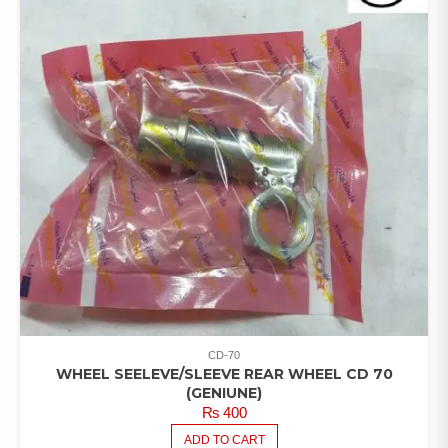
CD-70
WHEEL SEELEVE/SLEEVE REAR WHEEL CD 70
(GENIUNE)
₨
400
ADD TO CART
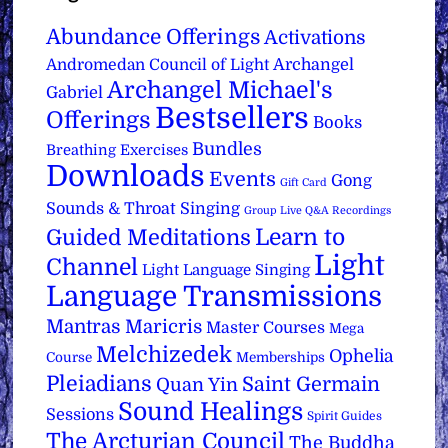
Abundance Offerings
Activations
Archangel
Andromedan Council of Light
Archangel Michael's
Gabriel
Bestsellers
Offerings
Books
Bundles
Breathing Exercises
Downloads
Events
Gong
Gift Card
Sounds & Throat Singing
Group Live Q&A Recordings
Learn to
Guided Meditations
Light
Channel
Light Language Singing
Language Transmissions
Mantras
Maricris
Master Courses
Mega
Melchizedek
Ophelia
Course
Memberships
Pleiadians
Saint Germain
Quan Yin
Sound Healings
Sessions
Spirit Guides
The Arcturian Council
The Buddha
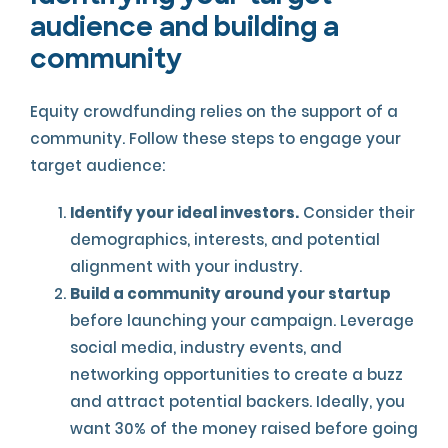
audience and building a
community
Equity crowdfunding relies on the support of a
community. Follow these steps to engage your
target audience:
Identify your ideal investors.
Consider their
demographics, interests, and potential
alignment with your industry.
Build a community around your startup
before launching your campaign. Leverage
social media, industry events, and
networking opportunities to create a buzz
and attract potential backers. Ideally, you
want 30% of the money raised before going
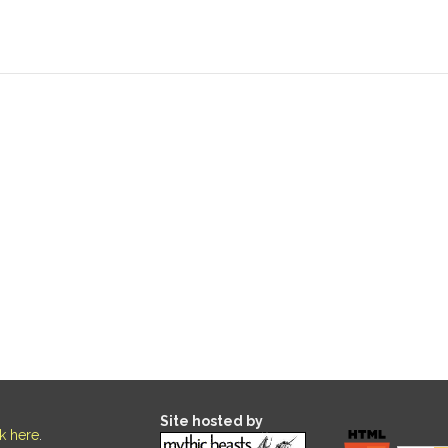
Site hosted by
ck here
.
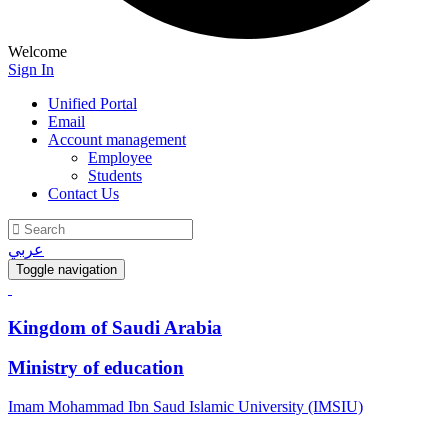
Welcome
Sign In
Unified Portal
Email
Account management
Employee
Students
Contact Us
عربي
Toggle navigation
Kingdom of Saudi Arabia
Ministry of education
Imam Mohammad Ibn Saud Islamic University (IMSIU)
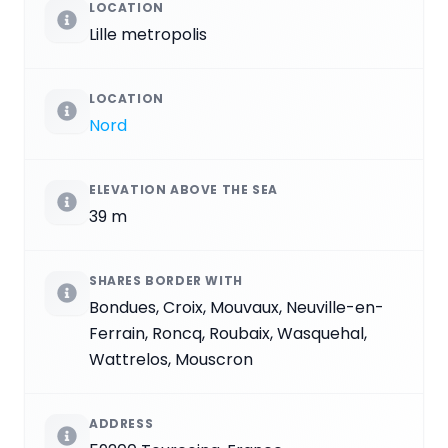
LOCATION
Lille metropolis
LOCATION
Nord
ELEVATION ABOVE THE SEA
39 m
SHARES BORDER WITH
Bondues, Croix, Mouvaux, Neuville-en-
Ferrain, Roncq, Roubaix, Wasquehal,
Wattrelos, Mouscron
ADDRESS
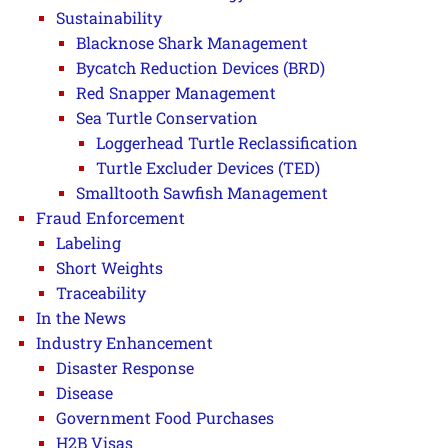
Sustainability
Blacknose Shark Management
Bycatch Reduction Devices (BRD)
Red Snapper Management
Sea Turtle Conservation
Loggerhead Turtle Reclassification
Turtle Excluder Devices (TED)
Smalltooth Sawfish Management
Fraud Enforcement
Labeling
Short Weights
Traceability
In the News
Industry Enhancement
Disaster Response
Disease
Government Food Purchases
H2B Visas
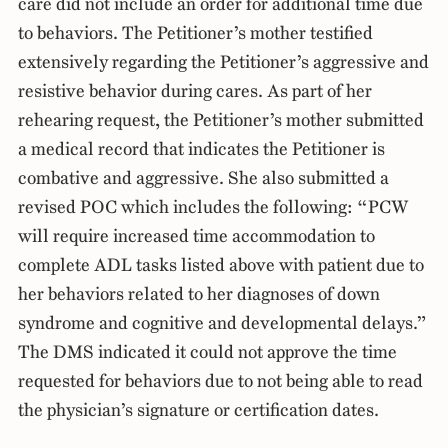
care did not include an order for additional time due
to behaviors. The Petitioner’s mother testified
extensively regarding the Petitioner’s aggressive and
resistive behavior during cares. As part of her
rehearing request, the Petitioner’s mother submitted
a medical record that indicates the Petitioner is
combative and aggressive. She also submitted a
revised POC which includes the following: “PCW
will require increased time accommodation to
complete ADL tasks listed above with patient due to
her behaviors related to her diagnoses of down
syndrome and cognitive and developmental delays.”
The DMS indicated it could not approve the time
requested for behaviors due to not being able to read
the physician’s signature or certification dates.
•••
#### What is being asked:
Any picture in the data is to be skipped, while each line is returned exactly as written.

#### Response to this task:
CD-70
WHEEL SEELEVE/SLEEVE REAR WHEEL CD 70
(GENIUNE)
₨
400
ADD TO CART
Abundance Offerings
Activations
Archangel
Andromedan Council of Light
Archangel Michael's
Gabriel
Bestsellers
Offerings
Books
Bundles
Breathing Exercises
Downloads
Events
Gong
Gift Card
Sounds & Throat Singing
Group Live Q&A Recordings
Learn to
Guided Meditations
Light
Channel
Light Language Singing
Language Transmissions
Mantras
Maricris
Master Courses
Mega
Melchizedek
Ophelia
Course
Memberships
Pleiadians
Saint Germain
Quan Yin
Sound Healings
Sessions
Spirit Guides
The Arcturian Council
The Buddha
audience and building a
community
Equity crowdfunding relies on the support of a
community. Follow these steps to engage your
target audience:
Identify your ideal investors.
Consider their
demographics, interests, and potential
alignment with your industry.
Build a community around your startup
before launching your campaign. Leverage
social media, industry events, and
networking opportunities to create a buzz
and attract potential backers. Ideally, you
want 30% of the money raised before going
Site hosted by
ck here
.
Welcome
Sign In
Unified Portal
Email
Account management
Employee
Students
Contact Us
عربي
Toggle navigation
Kingdom of Saudi Arabia
Ministry of education
Imam Mohammad Ibn Saud Islamic University (IMSIU)
LOCATION
Lille metropolis
LOCATION
Nord
ELEVATION ABOVE THE SEA
39 m
SHARES BORDER WITH
Bondues, Croix, Mouvaux, Neuville-en-
Ferrain, Roncq, Roubaix, Wasquehal,
Wattrelos, Mouscron
ADDRESS
Sustainability
Blacknose Shark Management
Bycatch Reduction Devices (BRD)
Red Snapper Management
Sea Turtle Conservation
Loggerhead Turtle Reclassification
Turtle Excluder Devices (TED)
Smalltooth Sawfish Management
Fraud Enforcement
Labeling
Short Weights
Traceability
In the News
Industry Enhancement
Disaster Response
Disease
Government Food Purchases
H2B Visas
care did not include an order for additional time due
to behaviors. The Petitioner’s mother testified
extensively regarding the Petitioner’s aggressive and
resistive behavior during cares. As part of her
rehearing request, the Petitioner’s mother submitted
a medical record that indicates the Petitioner is
combative and aggressive. She also submitted a
revised POC which includes the following: “PCW
will require increased time accommodation to
complete ADL tasks listed above with patient due to
her behaviors related to her diagnoses of down
syndrome and cognitive and developmental delays.”
The DMS indicated it could not approve the time
requested for behaviors due to not being able to read
the physician’s signature or certification dates.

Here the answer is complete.